“I do not!” Bennie answered. “I’d about as soon try to climb the outside of the Washington Monument. But if you say people have done it, I guess we can. It’s a fight, and I ain’t licked yet!”

The doctor let them rest before they tackled the pinnacle, and gave his orders. “I’ll go ahead and cut the steps. You, Bennie, will anchor, and play me out the rope, and don’t you come on a step till I tell you. Then Stone will play you out till you get to the platform I’ve made for you. Then Spider plays him out, then Norman plays Spider out. We won’t have more than one of the five of us moving at any one time, in other words.”

The doctor rose, and began to hack steps into the snow, in front of his face, on the precipitous incline. He had to cut them deep, to get a firm footing, and it was slow work. Before he was quite played out on his twenty feet of rope, he cut an extra large step, like a little platform, and then moved up a couple of steps, and told Bennie to climb to the platform. Bennie did so, while Mr. Stone played him out. Then Bennie anchored firmly on the platform, and let his uncle cut his way up fifteen or twenty feet farther. Bennie then stepped up two steps, and let Mr. Stone climb to the first platform. Once on it, Mr. Stone played Bennie up, till he was on a second little platform, just behind the doctor. Then the doctor moved ahead twenty feet higher, Bennie moved, Mr. Stone climbed to platform number two, and they all anchored hard, and waited till Spider reached platform number one. In this way, only one man ever climbing at a time, with the rest anchored, they crept slowly up the wall of icy snow. In two places, it was, in fact, not snow but actual ice, and the doctor had to hack out the steps and could not use his stock as he climbed. He had to depend on the spikes in his boots entirely, because he carried no ice ax. Bennie, below him, watched with terror in his heart, and clung to his alpenstock with a rigid grip. If his uncle slipped, nothing would save him but that stock! If Bennie’s grip gave way, they would both go, and maybe pull down all the rest! Here was a battle indeed, here was a fight with the mountain where every single step you took had to be just right, or you were gone! Bennie didn’t dare look down. He kept his eyes fixed on his uncle’s boot soles above him, and refused even to look off to right and left. He didn’t dare.

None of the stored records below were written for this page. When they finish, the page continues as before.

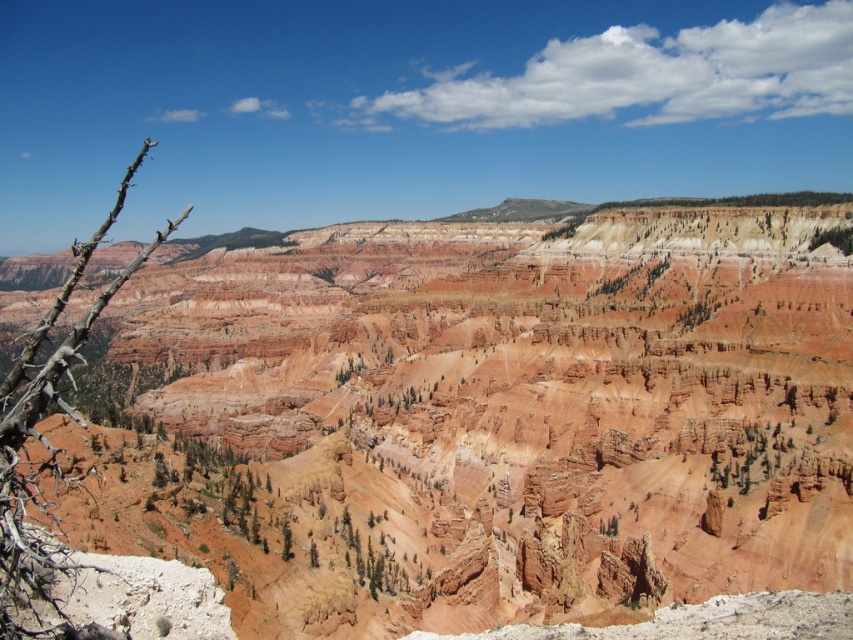 You are standing in the desert and see the rustic sandstone canyon at center and the green leafy tree at center. Which object is positioned to the left?

The rustic sandstone canyon at center is to the left of the green leafy tree at center, so the rustic sandstone canyon at center is positioned to the left.

You are a hiker trying to take a photo of the rustic sandstone canyon at center. However, the brown thorny branch at left is blocking your view. Can you move to the right to avoid the branch?

The brown thorny branch at left is behind the rustic sandstone canyon at center, so moving to the right might not help because the branch is already behind the canyon and not obstructing the view from that angle. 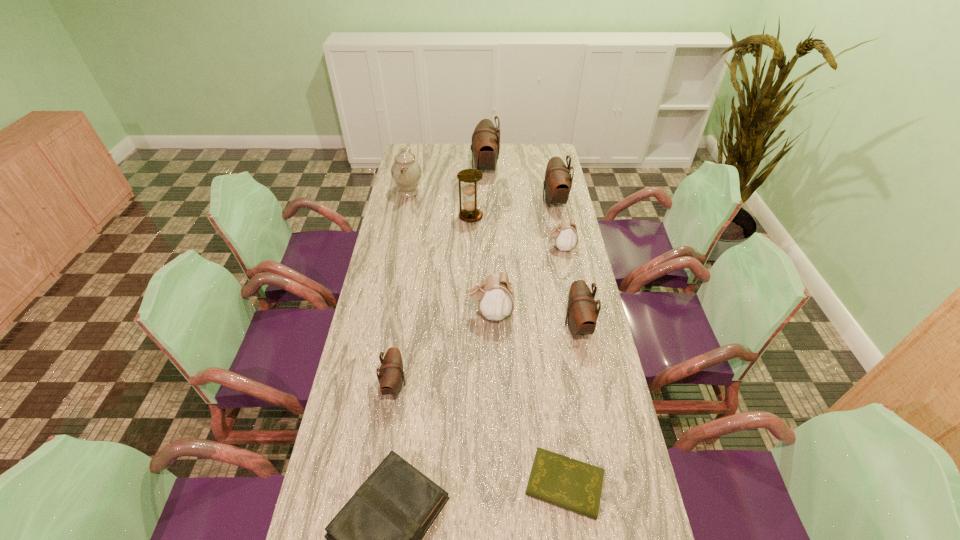 At what (x,y) coordinates should I click in order to perform the action: click on vacant space that's between the chinaware and the left white pouch. Please return your answer as a coordinate pair (x, y). Looking at the image, I should click on (449, 252).

At what (x,y) coordinates should I click in order to perform the action: click on vacant area that lies between the fourth nearest pouch and the bigger white pouch. Please return your answer as a coordinate pair (x, y). This screenshot has height=540, width=960. Looking at the image, I should click on (525, 280).

In order to click on free space between the diary and the chinaware in this screenshot , I will do `click(487, 338)`.

Where is `free space between the green diary and the brown hourglass`? free space between the green diary and the brown hourglass is located at coordinates (517, 350).

Where is `free space between the smaller white pouch and the second nearest brown pouch`? free space between the smaller white pouch and the second nearest brown pouch is located at coordinates (569, 286).

Locate an element on the screen. The width and height of the screenshot is (960, 540). free space between the brown hourglass and the third nearest object is located at coordinates (433, 300).

Where is `vacant point located between the third nearest object and the third biggest brown pouch`? Image resolution: width=960 pixels, height=540 pixels. vacant point located between the third nearest object and the third biggest brown pouch is located at coordinates (486, 355).

The height and width of the screenshot is (540, 960). What are the coordinates of `free space between the diary and the third brown pouch from right to left` in the screenshot? It's located at (525, 326).

Where is `the eighth closest object to the green diary`? the eighth closest object to the green diary is located at coordinates (406, 171).

Identify which object is the seventh closest to the shortest object. Please provide its 2D coordinates. Your answer should be formatted as a tuple, i.e. [(x, y)], where the tuple contains the x and y coordinates of a point satisfying the conditions above.

[(558, 181)] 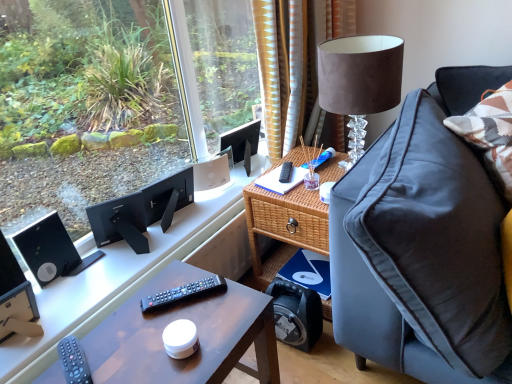 Locate an element on the screen. vacant space behind matte black remote control at lower left, which is counted as the third remote control, starting from the right is located at coordinates (112, 323). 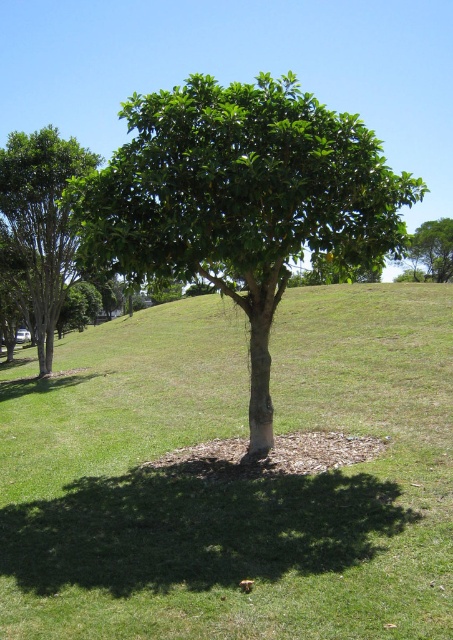 Question: Can you confirm if green grass at center is bigger than green leafy tree at upper center?

Choices:
 (A) no
 (B) yes

Answer: (A)

Question: Does green leafy tree at center have a smaller size compared to green leafy tree at upper center?

Choices:
 (A) no
 (B) yes

Answer: (A)

Question: Considering the real-world distances, which object is closest to the green leafy tree at left?

Choices:
 (A) green leafy tree at center
 (B) green grass at center

Answer: (B)

Question: Which point is closer to the camera?

Choices:
 (A) green leafy tree at upper center
 (B) green leafy tree at left
 (C) green leafy tree at center
 (D) green grass at center

Answer: (D)

Question: Is green leafy tree at center below green leafy tree at left?

Choices:
 (A) yes
 (B) no

Answer: (B)

Question: Which point is closer to the camera taking this photo?

Choices:
 (A) (197, 136)
 (B) (418, 244)

Answer: (A) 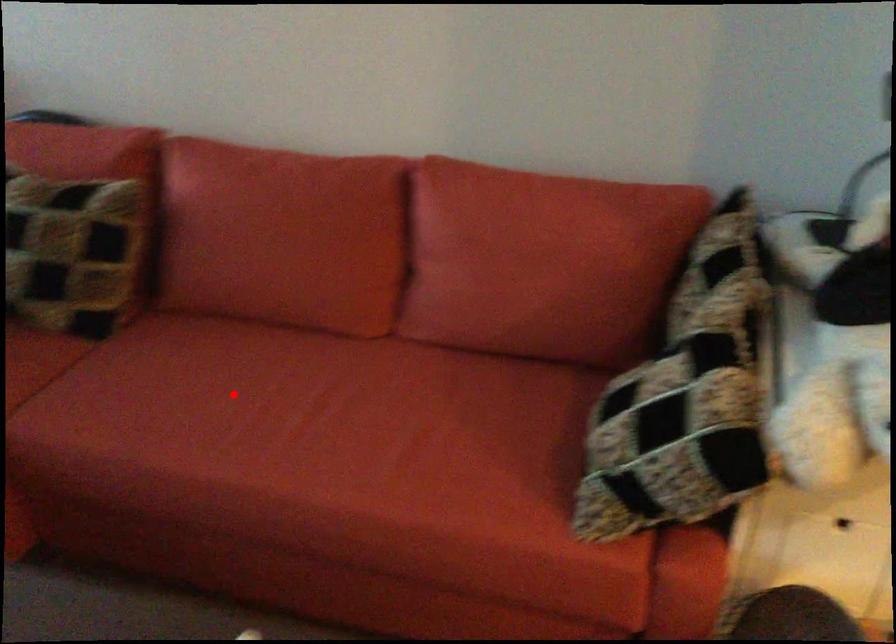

They climbed steadily, and in silence, except for the orders to each man when he was to advance. Their faces were set and grim. Bennie felt the strain. He was getting tired rapidly, not from the physical effort, which wasn’t really great except for the doctor, but from the mental effort, the incessant concentration on every step he took. At last, after an hour and a half, the doctor went over the top, and shouted back a loud “Hurrah!” Bennie followed him over, and one by one the rest came on, to fall at once down on the snow.

After a long moment, Bennie sat up and looked around him. At first he felt as if he were riding in an airship in the sky. The summit cap of snow was small, and on every side ended in a sharp edge—the edge of a precipice!

“Look at old Hood up there!” his uncle cried, pointing north. “Seems near enough to touch today, and it’s fifty miles off.”

“I don’t want to look at it,” Bennie answered. “I don’t want to look at anything. Gosh, I don’t like this place!”

“I don’t care for it much myself,” Mr. Stone confessed. “You could roll over twice here, and commit suicide with the greatest ease.”

“But we got here!” Spider exclaimed. “I’m glad we got here! We’ve beat the old mountain!”

“Now you’re talking,” said Uncle Billy. “You’ll all like it better when we are down again. Well, come on, let’s start then, if you don’t care for my view.”